Adolf Berle, Sr., was a brilliant man with a very grand conception of his place in the world. This meant, on one hand, that he regularly alienated the congregations of the churches over which he presided, so he wound up moving around, never having long-term control of a major pulpit; on the other hand, he somehow knew everybody worth knowing, especially if the person was a prominent liberal. Vastly ambitious for his children, he taught them all at least the rudiments of Latin, Greek, and Hebrew, plus some mathematics, at the age of three. Years later, after the children had grown, Berle used them as instructors in a summer school he operated at his house in New Hampshire, which promised “to instruct a small number of superior children in such a way as will make them natural companions of knowledge.” He also wrote a book called The School in the Home and another called Teaching in the Home: A Handbook for Intensive Fertilization of the Child Mind for Instructors of Young Children, both meant to make his prodigy-producing techniques widely available.

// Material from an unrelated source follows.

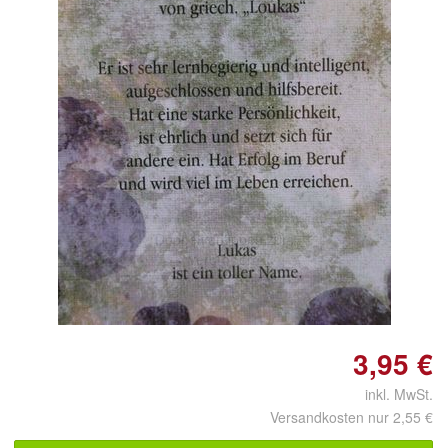
Doppelt antippen zum
vergrößern
3,95 €
inkl. MwSt.
Versandkosten nur 2,55 €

Adolf Jr. was admitted to high school at the age of nine and to Harvard College at the age of thirteen (his father didn’t think he was quite ready then, so he actually enrolled at fourteen). As a small child, he was taken to meet the most celebrated social reformer in the United States, Jane Addams, a friend of his father’s, at Hull House in Chicago. At eighteen, through another friend of his father’s, he had an audience at the White House with President Taft. By the age of twenty-one he had acquired three Harvard degrees: a bachelor’s, a master’s in history, and a law degree, the last of which made him the second-youngest graduate in the history of Harvard Law School. Then he got a job in the Boston law office of another of his father’s exalted friends, Louis D. Brandeis, the crusading lawyer and future Supreme Court justice, who was the only person to have graduated from Harvard Law School at twenty—at an even younger age than Berle. A few years later, the elder Berle testified at Brandeis’s Senate confirmation hearing, conferring the blessing of a Christian man of the cloth on the first Jewish justice.